▶
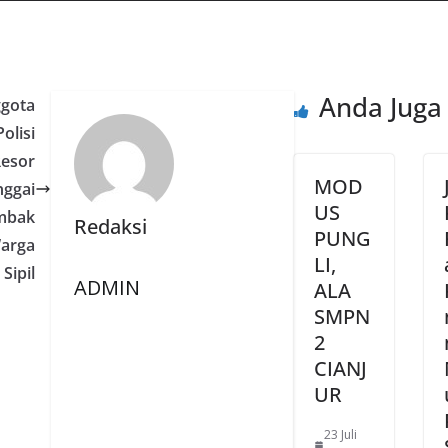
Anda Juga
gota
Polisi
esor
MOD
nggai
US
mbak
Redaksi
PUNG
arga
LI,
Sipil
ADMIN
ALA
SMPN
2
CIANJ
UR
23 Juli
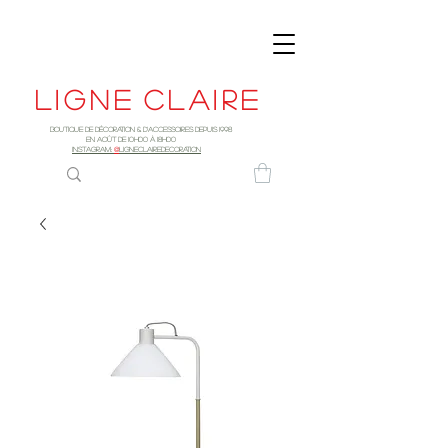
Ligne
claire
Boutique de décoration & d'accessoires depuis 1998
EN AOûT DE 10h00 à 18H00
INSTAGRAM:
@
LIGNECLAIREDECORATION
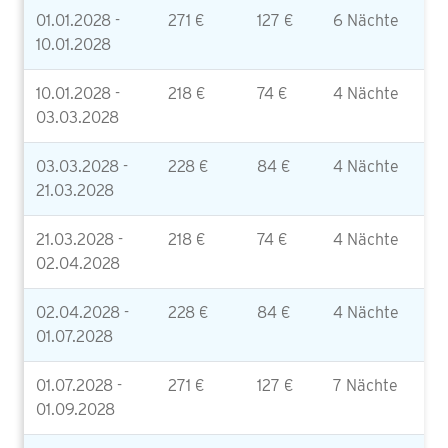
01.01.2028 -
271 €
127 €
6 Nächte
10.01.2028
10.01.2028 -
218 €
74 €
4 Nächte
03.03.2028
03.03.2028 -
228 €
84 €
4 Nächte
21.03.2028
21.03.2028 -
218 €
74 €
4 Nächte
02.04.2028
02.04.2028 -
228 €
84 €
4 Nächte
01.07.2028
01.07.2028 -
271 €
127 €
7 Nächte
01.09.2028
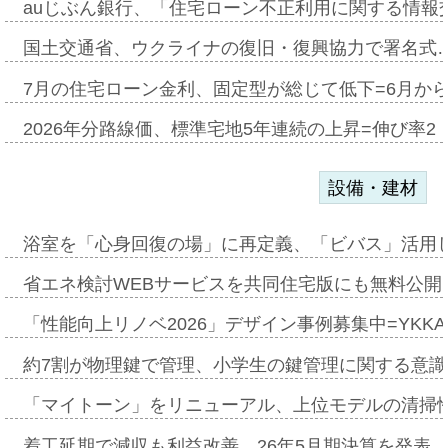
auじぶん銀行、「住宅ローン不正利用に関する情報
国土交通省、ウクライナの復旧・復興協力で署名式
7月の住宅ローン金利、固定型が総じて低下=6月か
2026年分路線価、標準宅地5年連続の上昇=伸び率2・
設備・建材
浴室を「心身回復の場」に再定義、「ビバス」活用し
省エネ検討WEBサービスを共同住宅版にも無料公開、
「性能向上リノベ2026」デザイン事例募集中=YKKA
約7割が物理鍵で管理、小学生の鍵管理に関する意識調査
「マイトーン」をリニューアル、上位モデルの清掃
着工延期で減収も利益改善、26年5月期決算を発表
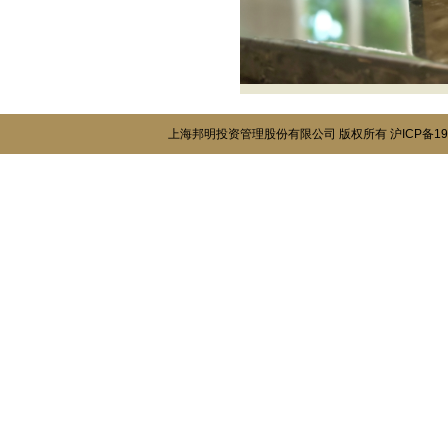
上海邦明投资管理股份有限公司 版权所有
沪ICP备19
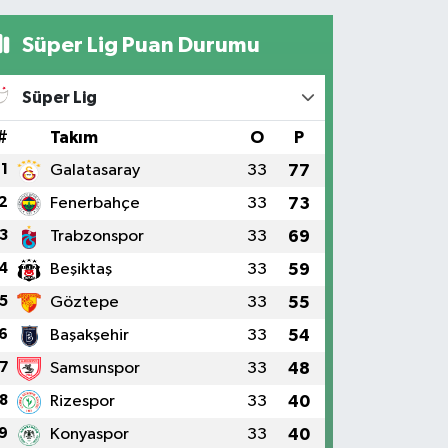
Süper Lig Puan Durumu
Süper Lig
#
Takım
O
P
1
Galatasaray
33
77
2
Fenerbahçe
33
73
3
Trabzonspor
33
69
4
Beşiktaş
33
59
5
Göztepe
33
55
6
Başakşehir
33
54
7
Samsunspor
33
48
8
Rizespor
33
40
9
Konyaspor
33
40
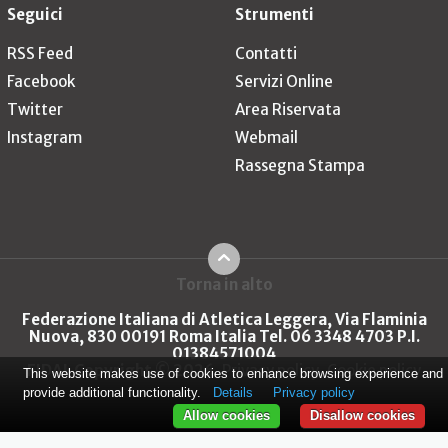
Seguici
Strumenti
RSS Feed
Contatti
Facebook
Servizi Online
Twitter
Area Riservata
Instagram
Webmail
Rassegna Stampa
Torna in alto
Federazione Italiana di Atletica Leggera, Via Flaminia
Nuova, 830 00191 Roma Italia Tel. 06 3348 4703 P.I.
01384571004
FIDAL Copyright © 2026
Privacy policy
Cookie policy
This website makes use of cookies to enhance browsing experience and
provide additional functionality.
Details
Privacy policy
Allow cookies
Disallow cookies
◀
[WORK REQUIRED]: All that is needed is the number of lines above in which the string "cookies" appears.

[TASK ANSWER]: 3